**Problem statement**
Starting at the line that contains "The theatre reserves", repeat each line exactly until the records end, keeping both the first and the last.

----- Data

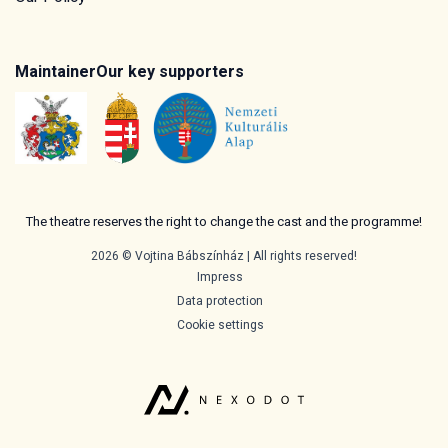
Maintainer
Our key supporters
The theatre reserves the right to change the cast and the programme!
2026 © Vojtina Bábszínház | All rights reserved!
Impress
Data protection
Cookie settings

----------

**Task result**
The theatre reserves the right to change the cast and the programme!
2026 © Vojtina Bábszínház | All rights reserved!
Impress
Data protection
Cookie settings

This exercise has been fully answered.